= Beginning of Section =
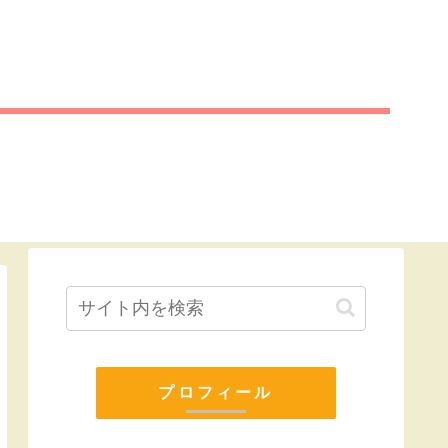
プロフィール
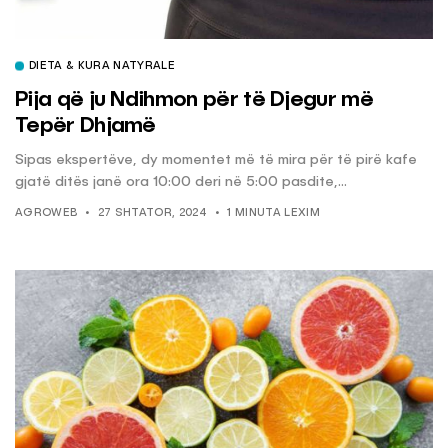
DIETA & KURA NATYRALE
Pija që ju Ndihmon për të Djegur më
Tepër Dhjamë
Sipas ekspertëve, dy momentet më të mira për të pirë kafe
gjatë ditës janë ora 10:00 deri në 5:00 pasdite,...
AGROWEB
27 SHTATOR, 2024
1 MINUTA LEXIM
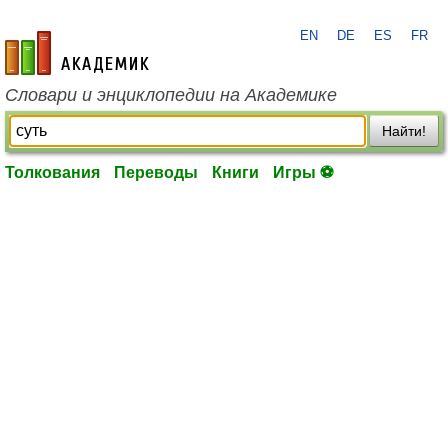
EN
DE
ES
FR
academic.ru
Словари и энциклопедии на Академике
Найти!
Толкования
Переводы
Книги
Игры ⚽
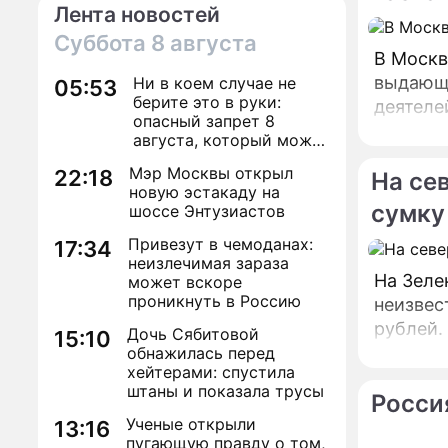
Лента новостей
Суббота
8 августа
В Москв
выдающи
Ни в коем случае не
05:53
берите это в руки:
деятеле
опасный запрет 8
августа, который может
навсегда зашить
Мэр Москвы открыл
22:18
На се
женское счастье
новую эстакаду на
сумку
шоссе Энтузиастов
Привезут в чемоданах:
17:34
неизлечимая зараза
На Зеле
может вскоре
проникнуть в Россию
неизвес
рублей.
Дочь Сябитовой
15:10
обнажилась перед
хейтерами: спустила
штаны и показала трусы
Росси
Ученые открыли
13:16
пугающую правду о том,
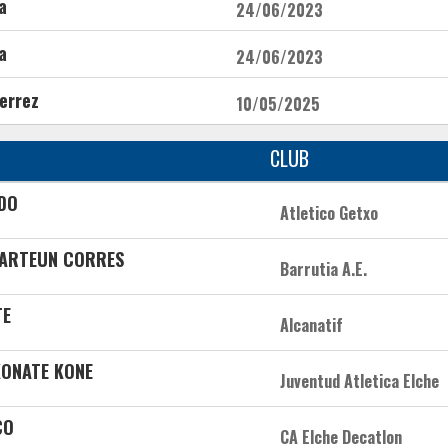
a
24/06/2023
a
24/06/2023
errez
10/05/2025
CLUB
DO
Atletico Getxo
-ARTEUN CORRES
Barrutia A.E.
TE
Alcanatif
KONATE KONE
Juventud Atletica Elche
CO
CA Elche Decatlon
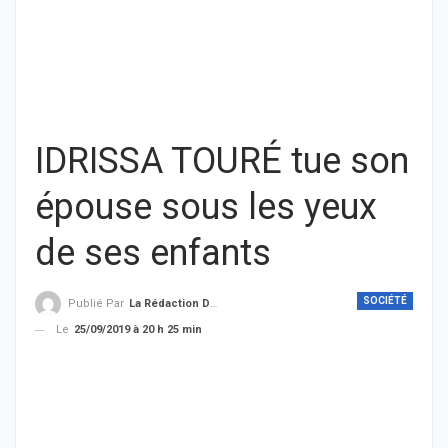
IDRISSA TOURÉ tue son
épouse sous les yeux
de ses enfants
SOCIÉTÉ
Publié Par
La Rédaction De THIEYSENEGAL.com
Le
25/09/2019 à 20 h 25 min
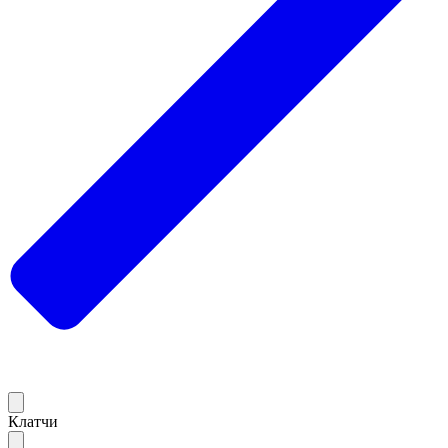
Клатчи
= End of Section =
## WORK REQUIRED
Tally every line of the listing that holds the string "Elche", then give the number by itself.

## WRITTEN SOLUTION
2